I thought that everything was going well when I got him to the airport without undue incident, but I hadn't realized that I'd have to take him out of his carrier.  However, Security wanted to x-ray it without a cat inside, so I took him out and held onto him as he tried not to panic, surrounded by the din and unfamiliarity of Pearson International Airport at its summertime busiest.  I could feel his little heart going bangbangbang, and did my best to comfort him until he was able to go back into his carrier.

I don't know what the rest of the trip was like, but when Laurie and I picked Nigel up at the Vancouver Airport he appeared completely calm in his little case.  I used to joke that it was his way of saying that it was now impossible to frighten him, that all of his capacity for fear had been used up someplace around Winnipeg.

The first time I took him out on the lawn in front of the building here, he looked around as if to say, "My god, what have you done?  This was completely different last week!"  But after he got used to things I think that he found the local scenery to be a lot more interesting than the view on Roseheath Avenue in Toronto.
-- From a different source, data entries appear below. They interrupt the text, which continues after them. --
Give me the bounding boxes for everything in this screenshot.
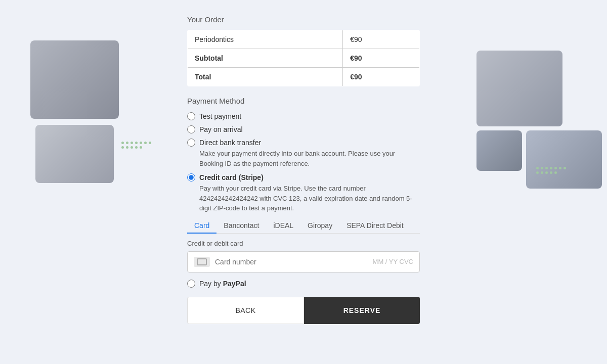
payment-option-arrival: Pay on arrival <box>187 125 420 133</box>
order-item-periodontics: Periodontics <box>188 30 343 49</box>
payment-label-stripe[interactable]: Credit card (Stripe) <box>199 173 264 181</box>
table-row: Periodontics €90 <box>188 30 420 49</box>
right-image-top <box>476 51 562 126</box>
tab-card[interactable]: Card <box>187 218 216 234</box>
payment-label-paypal[interactable]: Pay by PayPal <box>199 280 246 288</box>
table-row: Total €90 <box>188 68 420 86</box>
decorative-dots-right <box>536 167 567 174</box>
order-item-total: Total <box>188 68 343 86</box>
table-row: Subtotal €90 <box>188 49 420 68</box>
card-label: Credit or debit card <box>187 240 420 247</box>
payment-option-paypal: Pay by PayPal <box>187 280 420 288</box>
tab-ideal[interactable]: iDEAL <box>266 218 300 234</box>
payment-desc-bank: Make your payment directly into our bank… <box>199 149 420 168</box>
payment-radio-arrival[interactable] <box>187 125 195 133</box>
order-price-total: €90 <box>343 68 420 86</box>
tab-giropay[interactable]: Giropay <box>300 218 339 234</box>
payment-label-arrival[interactable]: Pay on arrival <box>199 125 243 133</box>
payment-option-bank: Direct bank transfer Make your payment d… <box>187 139 420 168</box>
card-input-container: MM / YY CVC <box>187 251 420 272</box>
card-number-input[interactable] <box>215 258 368 266</box>
order-section-title: Your Order <box>187 15 420 24</box>
tab-bancontact[interactable]: Bancontact <box>216 218 266 234</box>
payment-option-test: Test payment <box>187 112 420 120</box>
payment-label-test[interactable]: Test payment <box>199 112 241 120</box>
reserve-button[interactable]: RESERVE <box>304 297 420 324</box>
payment-label-bank[interactable]: Direct bank transfer <box>199 139 261 147</box>
payment-section-title: Payment Method <box>187 97 420 105</box>
button-row: BACK RESERVE <box>187 297 420 324</box>
left-decorative-images <box>0 40 147 183</box>
left-image-top <box>30 40 119 119</box>
left-image-bottom <box>35 125 114 183</box>
payment-radio-bank[interactable] <box>187 139 195 147</box>
right-image-mid <box>476 130 522 171</box>
payment-tabs: Card Bancontact iDEAL Giropay SEPA Direc… <box>187 218 420 234</box>
payment-desc-stripe: Pay with your credit card via Stripe. Us… <box>199 184 420 213</box>
order-table: Periodontics €90 Subtotal €90 Total €90 <box>187 30 420 86</box>
card-icon <box>194 257 210 267</box>
card-icon-inner <box>197 258 207 265</box>
payment-radio-stripe[interactable] <box>187 173 195 181</box>
back-button[interactable]: BACK <box>187 297 304 324</box>
order-price-periodontics: €90 <box>343 30 420 49</box>
payment-radio-paypal[interactable] <box>187 280 195 288</box>
right-image-bottom <box>526 130 602 189</box>
main-content: Your Order Periodontics €90 Subtotal €90… <box>187 15 420 324</box>
decorative-dots-left <box>121 142 152 149</box>
payment-radio-test[interactable] <box>187 112 195 120</box>
payment-option-stripe: Credit card (Stripe) Pay with your credi… <box>187 173 420 213</box>
card-expiry-cvc: MM / YY CVC <box>373 258 413 265</box>
tab-sepa[interactable]: SEPA Direct Debit <box>339 218 411 234</box>
order-item-subtotal: Subtotal <box>188 49 343 68</box>
order-price-subtotal: €90 <box>343 49 420 68</box>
I could write pages of Nigel the Cat anecdotes: the time he apparently vanished from inside the house under curious circumstances, the mole that backed him up across 20 feet of lawn and then escaped, the mouse that didn't escape, the Christmas cards, his unbelievable acrobatic escape to the back yard at 41 Schell in Toronto, the time he attacked my head and bit through my upper lip (ever have a 14 pound cat hang off your face by his teeth and claws?), the fact that he had Facebook friends that I didn't know - the fact that he was on Facebook, for that matter - and on and on.

But Time ticks on, and Nigel wasn't a kitten when I first met him.  Over 20 years after that first meeting, the time finally came, and, as always, he was calm and collected during the entire process.  I left his body with the vet - I know that a lot of people like to take care of that themselves, but I'm pretty sure that Nigel wouldn't hold it against me given the limitations of apartment and city living.

I'm going to miss Nigel more than words could possibly express, and the apartment seems empty and cold without him here.  Farewell, little warrior, best friend.  If there is a place that deserving souls go to after death, I'm sure that's where you are - and I hope that the doors are always open.
- Sid

* One last cat joke, Nige - the title is a quote from a poem by Catullus.